US President Obama easily proved how you can leverage social media to advance your political campaign. He targeted the youth, the age group who are more inclined in using social media. He was able to easily reach out to this people, build rapport, and gain their confidence & trust. But the real power of social networking comes when it is actually these people who converged and formed into groups, albeit online. So just imagine the flow of discussions here, without necessitating these people to actually meet up and see each other. And think how many online friends each person in has. They too, while indirectly, are already part of the campaign. And at this stage, Obama is not doing the work anymore. It is the people he was able to convince that’s doing the talking now.
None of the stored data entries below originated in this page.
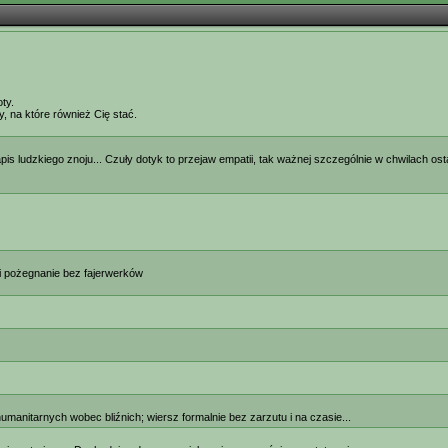
ty.
y, na które również Cię stać.
apis ludzkiego znoju... Czuły dotyk to przejaw empatii, tak ważnej szczególnie w chwilach ost
 i pożegnanie bez fajerwerków
anitarnych wobec bliźnich; wiersz formalnie bez zarzutu i na czasie...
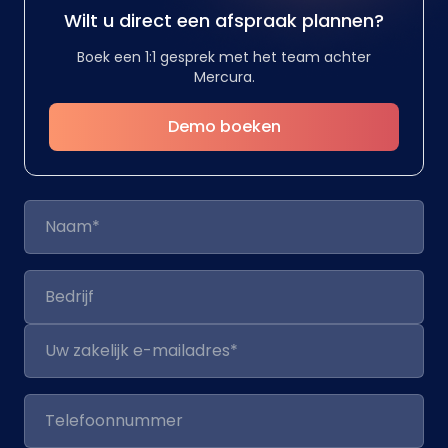
Wilt u direct een afspraak plannen?
Boek een 1:1 gesprek met het team achter
Mercura.
Demo boeken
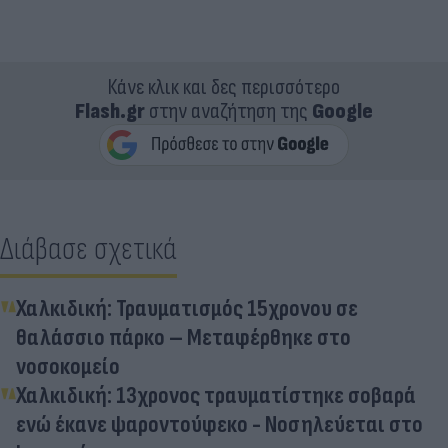
Κάνε κλικ και δες περισσότερο
Flash.gr
στην αναζήτηση της
Google
Διάβασε σχετικά
Χαλκιδική: Τραυματισμός 15χρονου σε
θαλάσσιο πάρκο – Μεταφέρθηκε στο
νοσοκομείο
Χαλκιδική: 13χρονος τραυματίστηκε σοβαρά
ενώ έκανε ψαροντούφεκο - Νοσηλεύεται στο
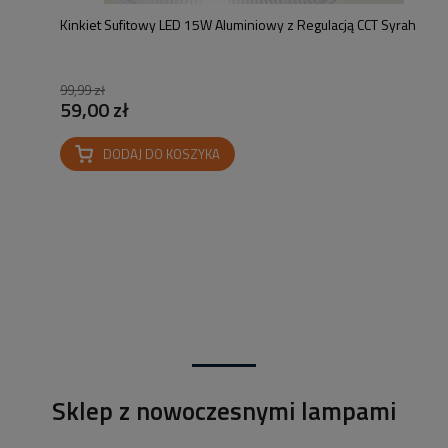
Kinkiet Sufitowy LED 15W Aluminiowy z Regulacją CCT Syrah
99,99 zł
59,00 zł
DODAJ DO KOSZYKA
Sklep z nowoczesnymi lampami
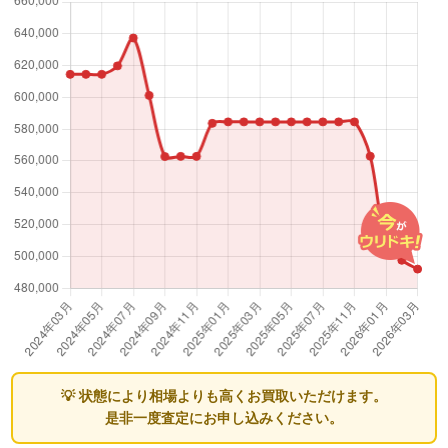
💡 状態により相場よりも高くお買取いただけます。
是非一度査定にお申し込みください。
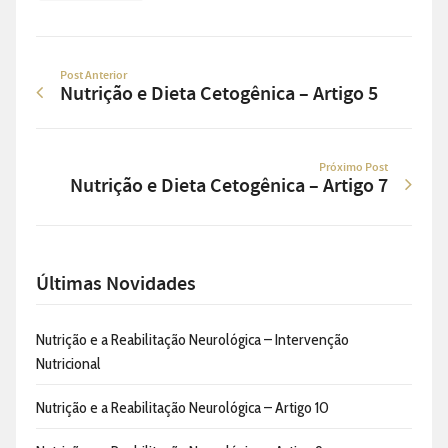
Post Anterior
Nutrição e Dieta Cetogênica – Artigo 5
Próximo Post
Nutrição e Dieta Cetogênica – Artigo 7
Últimas Novidades
Nutrição e a Reabilitação Neurológica – Intervenção
Nutricional
Nutrição e a Reabilitação Neurológica – Artigo 10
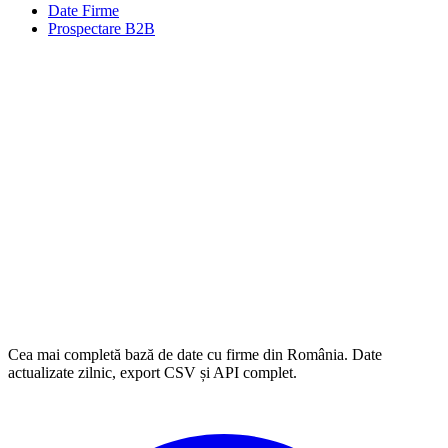
Date Firme
Prospectare B2B
Cea mai completă bază de date cu firme din România. Date
actualizate zilnic, export CSV și API complet.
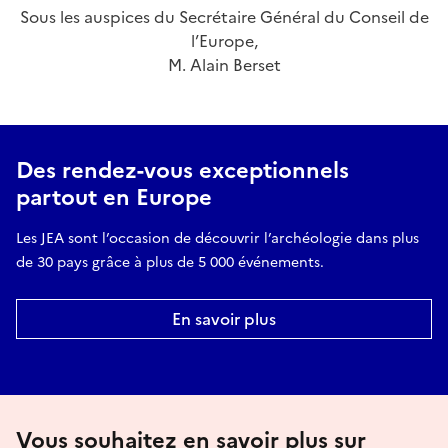
Sous les auspices du Secrétaire Général du Conseil de
l’Europe,
M. Alain Berset
Des rendez-vous exceptionnels
partout en Europe
Les JEA sont l’occasion de découvrir l’archéologie dans plus
de 30 pays grâce à plus de 5 000 événements.
En savoir plus
Vous souhaitez en savoir plus sur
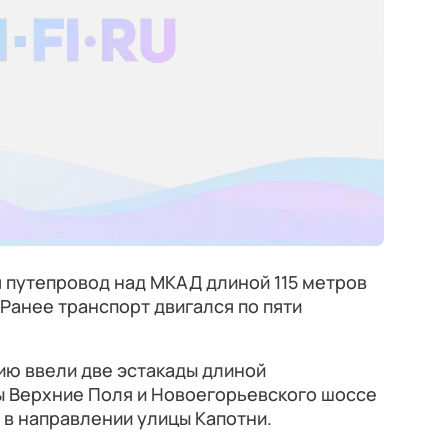
я путепровод над МКАД длиной 115 метров
Ранее транспорт двигался по пяти
цию ввели две эстакады длиной
цы Верхние Поля и Новоегорьевского шоссе
в направлении улицы Капотни.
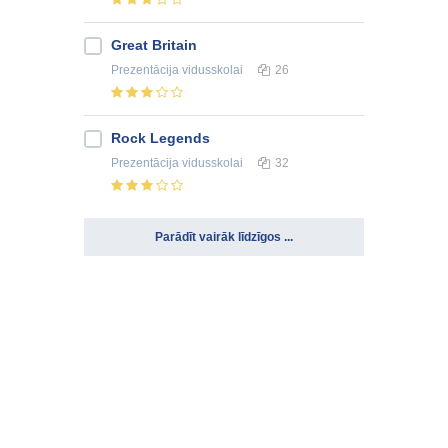
Great Britain
Prezentācija
vidusskolai
26
Rock Legends
Prezentācija
vidusskolai
32
Parādīt vairāk līdzīgos ...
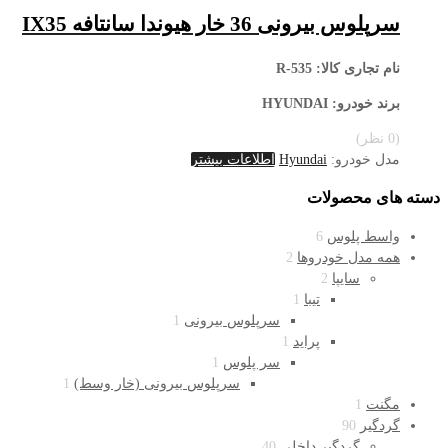
سرپلوس بیرونی 36 خار هیوندا سانتافه IX35
نام تجاری کالا
: R-535
برند خودرو: HYUNDAI
(0 نظر)
مدل خودرو:
Hyundai
اطلاعات بیشتر
دسته های محصولات
واسط پلوس
6
همه مدل خودروها
2
سایپا
2
تیبا
1
سرپلوس بیرونی
1
پراید
1
سر پلوس
1
سرپلوس بیرونی (خار وسط)
1
مگنت
1
گردگیر
90
گردگیر داخلی
40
Now this is just one aspect on how Social Networking has affected our political views. But let’s go somewhere that seems to be so, well, ordinary. There are lots of things we see or hear in the news that we affect us greatly. More often than not, these are things that are far too great for us, and we can’t control. Things like taxation, prices of oil, how the government spends, and so on. As the public, we are supposed to have a say on these things. Of course, you can’t just write or call to some politician and to tell him/her to do something about to it (though in theory, you could). So a lot would just express their approval, or vent their sentiments through social media. Again, the real power of social networking comes when people start reading your tweets or statuses, “Like” or “Favorite” them, and/or share their comments. And for the sensitive politician who very often (forgive me for this) listen or look to this significant exchange of information, gets to pulse the people and may take some course of action.
Now, with great power comes responsibility. It sounds cliché now after watching too much Spider-Man. But yes, we have to exercise some constraint, and be responsible. What we share or post in Social Networking sites is virtually for the entire online community to see. Our choice of words and how we say what we mean are really important. Lots of people fight over the Internet. Some just make senseless comments. Others would just “Like,” “Share,” or “Retweet” without thinking twice. If you think these your actions do not have consequences just because you’re in the Internet, think again.
So going back to my thought balloon, do my political views matter? Oh yes! Directly or indirectly, I can influence someone with my views, and that person can influence somebody else as well. Same goes for everyone else not only in the online community, but for everyone at large. Think before you say anything. Think before you post something. Think before you share that post.